In Stone v. Graham, the Supreme Court stated that "[t]he Commandments do not confine themselves to arguably secular matters" and inducing religious behaviors “is not a permissible state objective under the Establishment Clause,” which prohibits the government from making any law “respecting an establishment of religion.”
From the ruling:
The preeminent purpose for posting the Ten Commandments on schoolroom walls is plainly religious in nature. The Ten Commandments are undeniably a sacred text in the Jewish and Christian faiths, [n3] and no legislative recitation of a supposed secular purpose can blind us to that fact. The Commandments do not confine themselves to arguably secular matters, such as honoring one's parents, killing or murder, [p42] adultery, stealing, false witness, and covetousness. See Exodus 20:12-17; Deuteronomy 5:16-21. Rather, the first part of the Commandments concerns the religious duties of believers: worshipping the Lord God alone, avoiding idolatry, not using the Lord's name in vain, and observing the Sabbath Day. See Exodus 20:1-11; Deuteronomy 5:6-15.

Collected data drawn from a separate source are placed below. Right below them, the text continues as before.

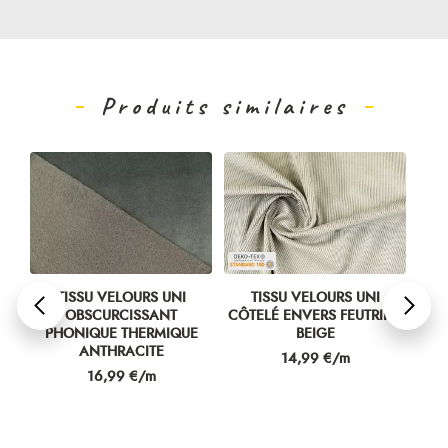
Produits similaires
E
TISSU VELOURS UNI
TISSU VELOURS UNI
E
OBSCURCISSANT
CÔTELÉ ENVERS FEUTRINE
CÔT
PHONIQUE THERMIQUE
BEIGE
ANTHRACITE
Prix
14,99 €/m
Prix
16,99 €/m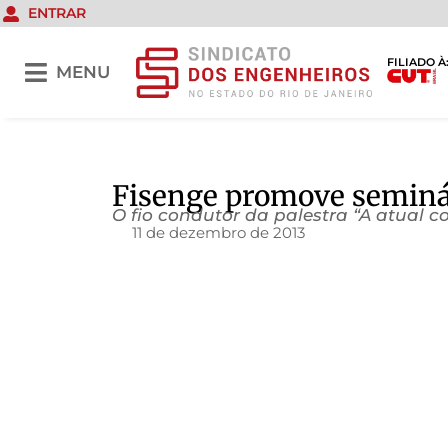
ENTRAR
FILIADO À
MENU
Fisenge promove seminá
O fio condutor da palestra “A atual 
11 de dezembro de 2013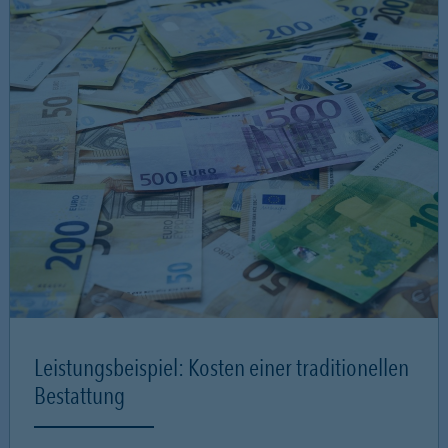
Leistungsbeispiel: Kosten einer traditionellen
Bestattung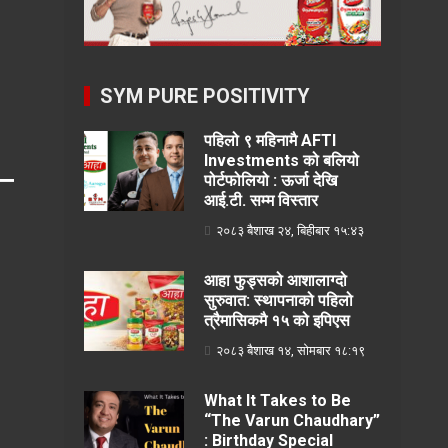
३
SYM PURE POSITIVITY
पहिलो ९ महिनामै AFTI
Investments को बलियो
पोर्टफोलियो : ऊर्जा देखि
आई.टी. सम्म विस्तार
२०८३ बैशाख २४, बिहीबार १५:४३
आहा फुड्सको आशालाग्दो
सुरुवात: स्थापनाको पहिलो
त्रैमासिकमै १५ को इपिएस
२०८३ बैशाख १४, सोमबार १८:१९
What It Takes to Be
“The Varun Chaudhary”
: Birthday Special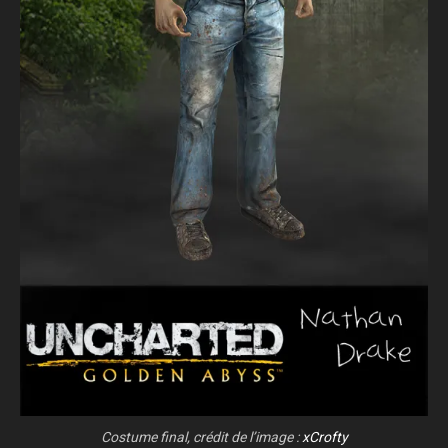
Costume final, crédit de l’image :
xCrofty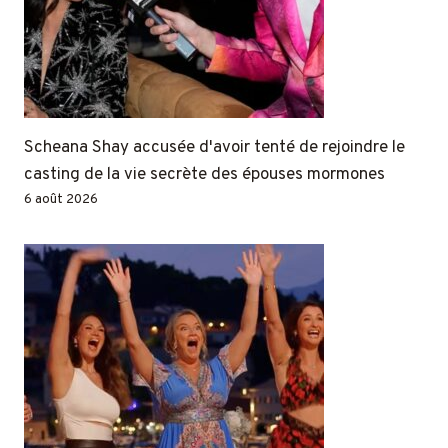
Scheana Shay accusée d'avoir tenté de rejoindre le
casting de la vie secrète des épouses mormones
6 août 2026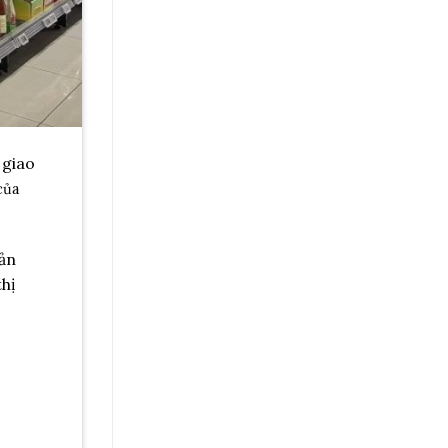
 giao
của
sản
thị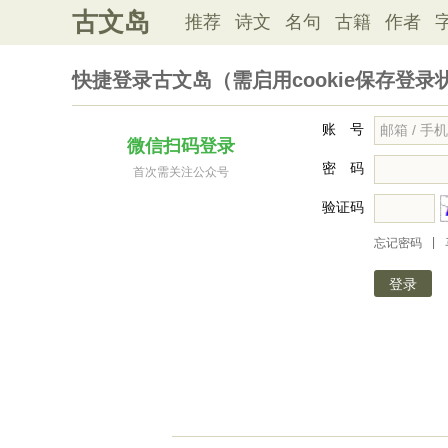
古文岛
推荐
诗文
名句
古籍
作者
快捷登录古文岛（需启用cookie保存登录
账 号
微信扫码登录
密 码
首次需关注公众号
验证码
|
忘记密码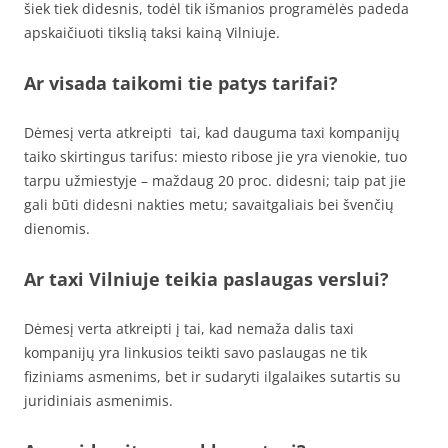
šiek tiek didesnis, todėl tik išmanios programėlės padeda
apskaičiuoti tikslią taksi kainą Vilniuje.
Ar visada taikomi tie patys tarifai?
Dėmesį verta atkreipti tai, kad dauguma taxi kompanijų
taiko skirtingus tarifus: miesto ribose jie yra vienokie, tuo
tarpu užmiestyje – maždaug 20 proc. didesni; taip pat jie
gali būti didesni nakties metu; savaitgaliais bei švenčių
dienomis.
Ar taxi Vilniuje teikia paslaugas verslui?
Dėmesį verta atkreipti į tai, kad nemaža dalis taxi
kompanijų yra linkusios teikti savo paslaugas ne tik
fiziniams asmenims, bet ir sudaryti ilgalaikes sutartis su
juridiniais asmenimis.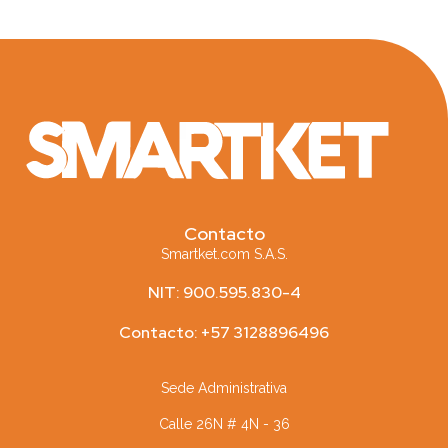
Contacto
Smartket.com S.A.S.
NIT: 900.595.830-4
Contacto: +57 3128896496
Sede Administrativa
Calle 26N # 4N - 36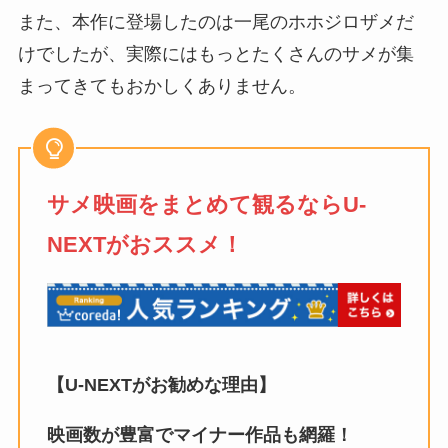
また、本作に登場したのは一尾のホホジロザメだ
けでしたが、実際にはもっとたくさんのサメが集
まってきてもおかしくありません。
サメ映画をまとめて観るならU-
NEXTがおススメ！
【U-NEXTがお勧めな理由】
映画数が豊富でマイナー作品も網羅！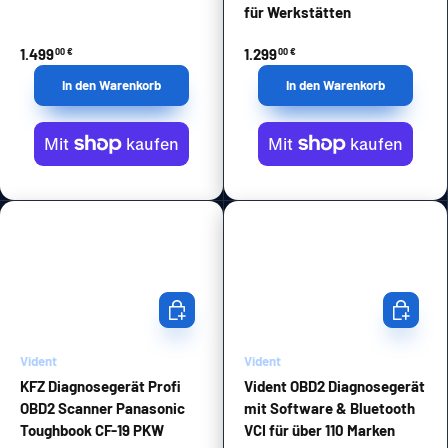
für Werkstätten
1.499
1.299
00 €
00 €
In den Warenkorb
In den Warenkorb
In den Warenkorb
In den Wa
Vident
Vident
KFZ Diagnosegerät Profi
Vident OBD2 Diagnosegerät
OBD2 Scanner Panasonic
mit Software & Bluetooth
Toughbook CF-19 PKW
VCI für über 110 Marken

This is not a case in which the Ten Commandments are integrated into the school curriculum, where the Bible may constitutionally be used in an appropriate study of history, civilization, ethics, comparative religion, or the like. Abington School District v. Schempp, supra at 225. Posting of religious texts on the wall serves no such educational function. If the posted copies of the Ten Commandments are to have any effect at all, it will be to induce the schoolchildren to read, meditate upon, perhaps to venerate and obey, the Commandments. However desirable this might be as a matter of private devotion, it is not a permissible state objective under the Establishment Clause.